A human brain does process symbols, of course, and this may indeed occur in the context of deduction. But an agent performing a deductive inference would normally (unless the situation were deliberately artificial) be dealing with symbolic representations that are grounded, i.e. associated with categorical representations that themselves rest upon multiple iconic representations (Harnad 1994 p386). The grounding provides the symbols with meaning, with semantics. This is in stark contrast to the way in which automated reasoning programs manipulate meaningless (to them) strings of symbols purely in accordance with syntactic rules, and to the behaviour of the man in the Chinese Room, who understands the rules written in English on the walls of the room but not the Chinese symbols that the rules mention. When humans reason deductively, they have at their disposal not only the rules of inference but also the meanings —metaphorically, human deduction involves not just the poor fellow in the Chinese Room but also the Chinese speaker outside.

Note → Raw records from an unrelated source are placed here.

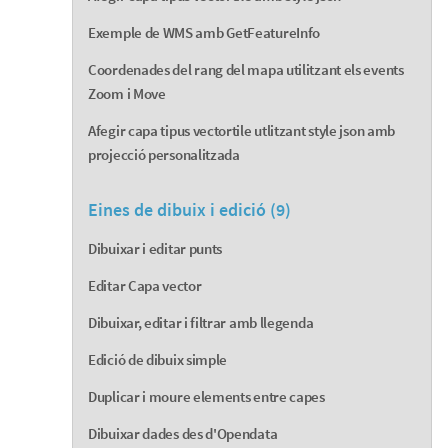
Exemple de WMS amb GetFeatureInfo
Coordenades del rang del mapa utilitzant els events
Zoom i Move
Afegir capa tipus vectortile utlitzant style json amb
projecció personalitzada
Eines de dibuix i edició (9)
Dibuixar i editar punts
Editar Capa vector
Dibuixar, editar i filtrar amb llegenda
Edició de dibuix simple
Duplicar i moure elements entre capes
Dibuixar dades des d'Opendata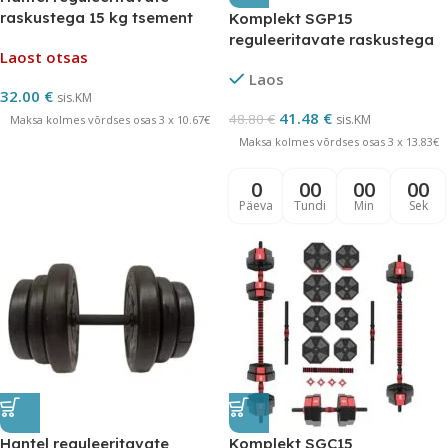
raskustega 15 kg tsement
Komplekt SGP15
reguleeritavate raskustega
Laost otsas
15 kg tsemendiga täidetud
Laos
32.00
€
sis.KM
41.48
€
48.80
€
sis.KM
Maksa kolmes võrdses osas 3 x 10.67€
Maksa kolmes võrdses osas 3 x 13.83€
0
00
00
00
Päeva
Tundi
Min
Sek
Hantel reguleeritavate
Komplekt SGC15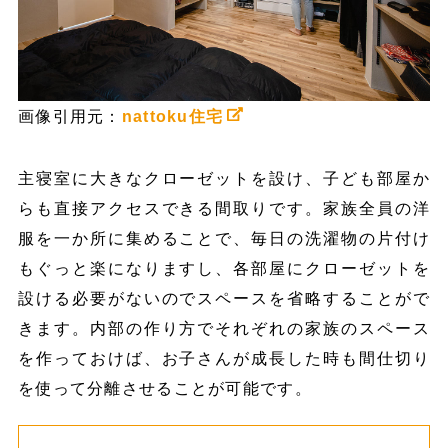
画像引用元：
nattoku住宅
主寝室に大きなクローゼットを設け、子ども部屋か
らも直接アクセスできる間取りです。家族全員の洋
服を一か所に集めることで、毎日の洗濯物の片付け
もぐっと楽になりますし、各部屋にクローゼットを
設ける必要がないのでスペースを省略することがで
きます。内部の作り方でそれぞれの家族のスペース
を作っておけば、お子さんが成長した時も間仕切り
を使って分離させることが可能です。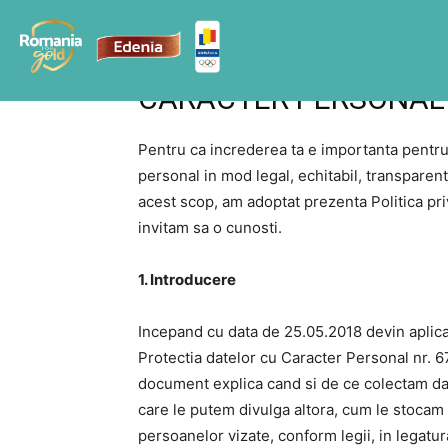
Acasă
POLITICA PRIVIND PROTECTIA DATELOR CU 
POLITICA PRIVIND PR
CARACTER PERSONAL
Pentru ca increderea ta e importanta pentr
personal in mod legal, echitabil, transparent 
acest scop, am adoptat prezenta Politica pri
invitam sa o cunosti.
1. Introducere
Incepand cu data de 25.05.2018 devin aplic
Protectia datelor cu Caracter Personal nr. 
document explica cand si de ce colectam date
care le putem divulga altora, cum le stocam i
persoanelor vizate, conform legii, in legatu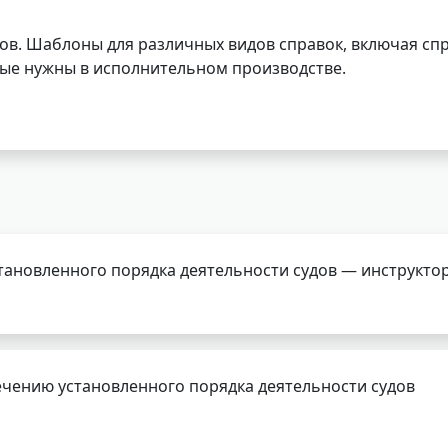
ов. Шаблоны для различных видов справок, включая спр
орые нужны в исполнительном производстве.
тановленного порядка деятельности судов — инструкто
чению установленного порядка деятельности судов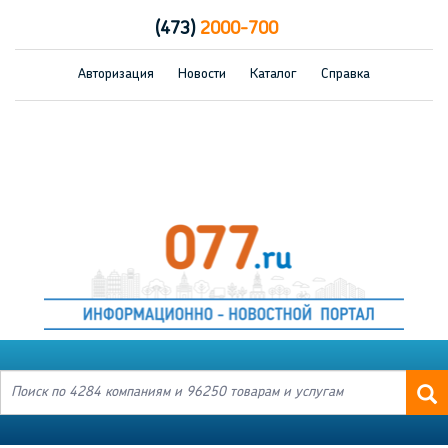
(473)
2000-700
Авторизация
Новости
Каталог
Справка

It is important to realise that symbol manipulations are pointless unless meaning can be attached in some way, and that being able to interpret symbol manipulations, not just locally but globally, is not a trivial criterion — “It is easy to pick a bunch of arbitrary symbols and to formulate arbitrary yet systematic rules for manipulating them, but this does not guarantee that there will be any way to interpret it all so as to make sense” (Harnad 1994). All rule-based symbol manipulation acquires its significance from semantics. Gödel’s incompleteness theorem too contrasts deductive inference with the semantic process of moving from object-level to meta-level, i.e. moving from symbols to a universe of sets within which the meanings of symbols reside as particular sets, and where it can be verified essentially by inspection that the Gödel sentence (asserting, say, that Peano arithmetic is consistent) is true since the set of natural numbers satisfies the Peano axioms (Enderton 2001 pp266-270).
We claim, therefore, that human deduction itself is intrinsically more than the syntactic manipulation Symbolic AI would seek to simulate it by, and that human cognition involves much more than mere deduction. The grounding of a symbol, specifically its association with a categorical representation, provides in principle for a notion of relevance — after all, what is a category but a grouping together of items that share a family resemblance? From this perspective it is the lack of symbol-grounding, i.e. the lack of semantic involvement in the inferential process, that bedevils automated reasoning systems and that provides the Chinese Room thought experiment with its force. The Strong AI Hypothesis may turn out to be true, but this will not be achieved by Symbolic AI. A growing awareness of this fact has led to the emergence of an alternative to Symbolic AI, namely Embodied AI (Clancey 1997; Artificial Intelligence 149(1) 2003). As we shall see, embodiment has become important in psychology also. Let us explore the role it plays in human cognition.